The pairing, however, is a bit odd—the M&A equivalent of a business suit and, well, a pair of Toms. Private equity firms such as Bain make money by what they call “creating value.” Sometimes that means a bit of MBA judo that the acquired companies aren’t capable of—say, a strategic coup levered up with a heap of debt. More often than not, however, it’s simply cutting the fat of the companies they snap up—in the parlance of the sector, “finding operational efficiencies.”

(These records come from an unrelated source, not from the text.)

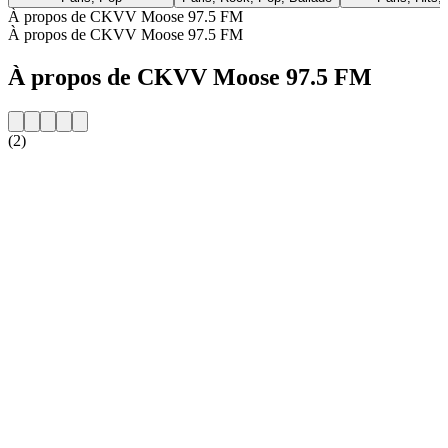
À propos de CKVV Moose 97.5 FM
À propos de CKVV Moose 97.5 FM
À propos de CKVV Moose 97.5 FM
(2)
Site web de la radio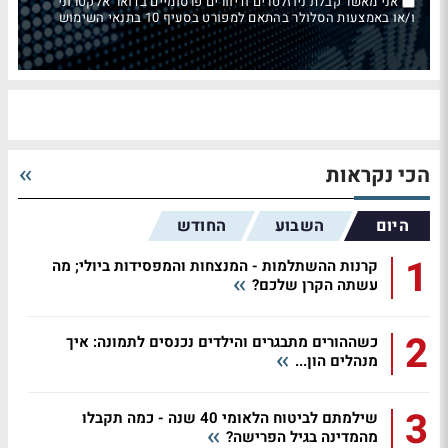
אני מאשר קבלת ניוזלטרים ודיוורים פרסומיים בדואר אלקטרוני
ו/או באמצעות הסלולר בהתאם למפורט בסעיף 10 בתנאי השימוש
הכי נקראות
היום
השבוע
החודש
1
קרנות ההשתלמות - המנצחות והמפסידות ביולי; מה
עשתה הקרן שלכם?
2
כשההורים מתבגרים והילדים נכנסים לתמונה: איך
מנהלים הון...
3
שילמתם לביטוח הלאומי 40 שנה - כמה תקבלו
מהמדינה בגיל הפרישה?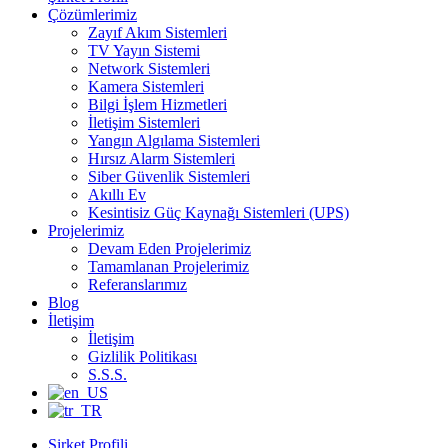
Çözümlerimiz
Zayıf Akım Sistemleri
TV Yayın Sistemi
Network Sistemleri
Kamera Sistemleri
Bilgi İşlem Hizmetleri
İletişim Sistemleri
Yangın Algılama Sistemleri
Hırsız Alarm Sistemleri
Siber Güvenlik Sistemleri
Akıllı Ev
Kesintisiz Güç Kaynağı Sistemleri (UPS)
Projelerimiz
Devam Eden Projelerimiz
Tamamlanan Projelerimiz
Referanslarımız
Blog
İletişim
İletişim
Gizlilik Politikası
S.S.S.
Şirket Profili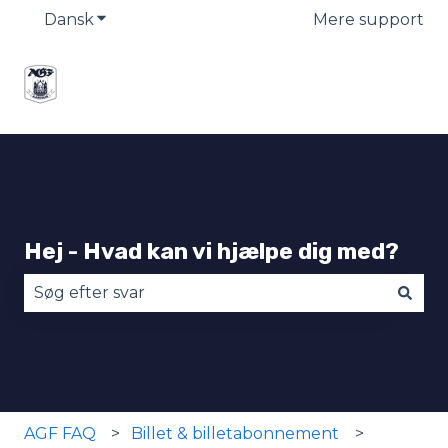
Dansk
Vis undermenu for oversættelser
Mere support
Hej - Hvad kan vi hjælpe dig med?
Der er ingen forslag, da søgefeltet er tomt.
AGF FAQ
Billet & billetabonnement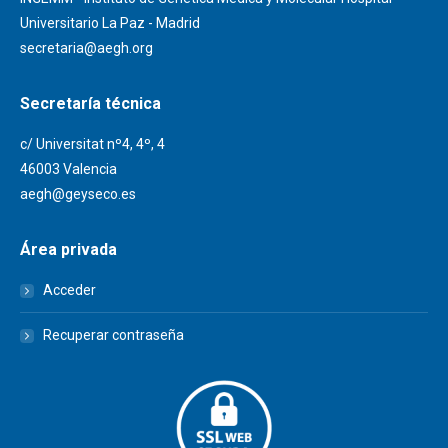
Universitario La Paz - Madrid
secretaria@aegh.org
Secretaría técnica
c/ Universitat nº4, 4º, 4
46003 Valencia
aegh@geyseco.es
Área privada
Acceder
Recuperar contraseña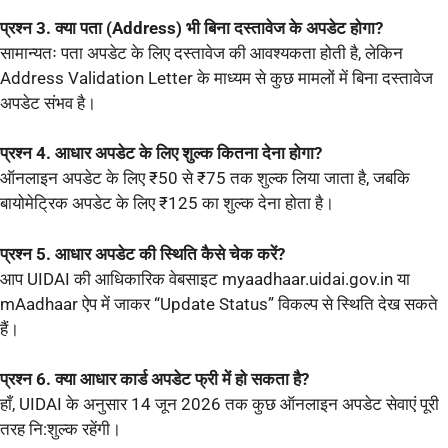
प्रश्न 3. क्या पता (Address) भी बिना दस्तावेज के अपडेट होगा?
सामान्यतः पता अपडेट के लिए दस्तावेज की आवश्यकता होती है, लेकिन
Address Validation Letter के माध्यम से कुछ मामलों में बिना दस्तावेज
अपडेट संभव है।
प्रश्न 4. आधार अपडेट के लिए शुल्क कितना देना होगा?
ऑनलाइन अपडेट के लिए ₹50 से ₹75 तक शुल्क लिया जाता है, जबकि
बायोमेट्रिक अपडेट के लिए ₹125 का शुल्क देना होता है।
प्रश्न 5. आधार अपडेट की स्थिति कैसे चेक करें?
आप UIDAI की आधिकारिक वेबसाइट myaadhaar.uidai.gov.in या
mAadhaar ऐप में जाकर “Update Status” विकल्प से स्थिति देख सकते
हैं।
प्रश्न 6. क्या आधार कार्ड अपडेट फ्री में हो सकता है?
हाँ, UIDAI के अनुसार 14 जून 2026 तक कुछ ऑनलाइन अपडेट सेवाएं पूरी
तरह नि:शुल्क रहेंगी।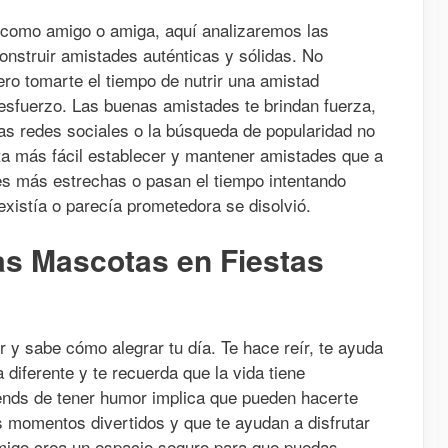
 como amigo o amiga, aquí analizaremos las
nstruir amistades auténticas y sólidas. No
ero tomarte el tiempo de nutrir una amistad
esfuerzo. Las buenas amistades te brindan fuerza,
las redes sociales o la búsqueda de popularidad no
ta más fácil establecer y mantener amistades que a
es más estrechas o pasan el tiempo intentando
existía o parecía prometedora se disolvió.
s Mascotas en Fiestas
 y sabe cómo alegrar tu día. Te hace reír, te ayuda
diferente y te recuerda que la vida tiene
iends de tener humor implica que pueden hacerte
os momentos divertidos y que te ayudan a disfrutar
migo crea un espacio seguro para que puedas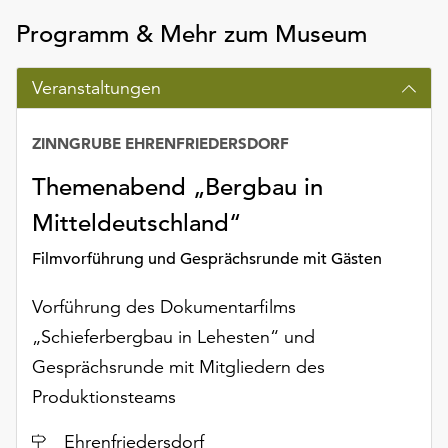
unserer
Programm & Mehr zum Museum
Datenschutzerklärung
oder
dem
Veranstaltungen
Impressum
.
ZINNGRUBE EHRENFRIEDERSDORF
Themenabend „Bergbau in
Mitteldeutschland“
Filmvorführung und Gesprächsrunde mit Gästen
Vorführung des Dokumentarfilms
„Schieferbergbau in Lehesten“ und
Gesprächsrunde mit Mitgliedern des
Produktionsteams
Ort
Ehrenfriedersdorf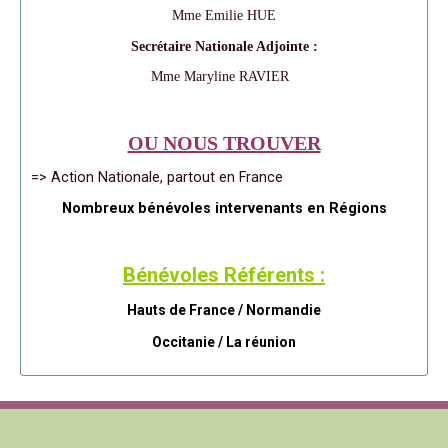
Mme Emilie HUE
Secrétaire Nationale Adjointe :
Mme Maryline RAVIER
OU NOUS TROUVER
=> Action Nationale, partout en France
Nombreux bénévoles intervenants en Régions
Bénévoles Référents :
Hauts de France / Normandie
Occitanie /
La réunion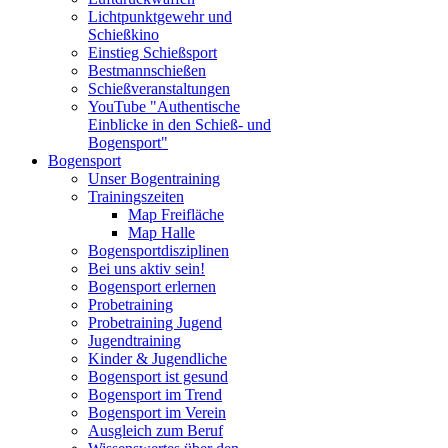
Lichtpunktgewehr und
Schießkino
Einstieg Schießsport
Bestmannschießen
Schießveranstaltungen
YouTube "Authentische
Einblicke in den Schieß- und
Bogensport"
Bogensport
Unser Bogentraining
Trainingszeiten
Map Freifläche
Map Halle
Bogensportdisziplinen
Bei uns aktiv sein!
Bogensport erlernen
Probetraining
Probetraining Jugend
Jugendtraining
Kinder & Jugendliche
Bogensport ist gesund
Bogensport im Trend
Bogensport im Verein
Ausgleich zum Beruf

At Toms, the fat is the point: It gives away half its product. The buy-one, give-one sets Toms apart from other casual shoemakers, as much, if not more, than its canvas styling. The appeal is golden: Customers get a pair of shoes and the self-satisfying sense that only shopping-for-global-good can provide. “Blake found that for-profit and a bottom-line focus didn’t have to be in conflict with for-good,” Bain’s Ryan Cotton told Bloomberg.
But what if the profit part of that equation goes away? What if the company hits a rough patch and the seemingly ubiquitous canvas espadrilles stumble out of vogue? Believe it or not, white Birkenstocks, not motley Toms, are the shoe of the summer—in New York, no less.
Toms has tried to diversify with sunglasses and bags, and free-trade coffee, and Bain says it’s committed to the high road. But the company, and private equity as a whole, prides itself on making the tough choices its target companies won’t. Plenty of Bain companies have ended up in bankruptcy proceedings over the years. And the firm’s record of layoffs was laid out in detail when co-founder Mitt Romney ran for president in 2012. Free pairs of shoes, one assumes, are easier to toss than jobs.
What’s more, private equity lives and dies by the “exit,” the point at which firms eventually sell the company, whether it be to a conglomerate, another private equity firm, or public shareholders in an initia public offering. Toms’s charitable model has to survive not only Bain but also whatever bidders come behind it.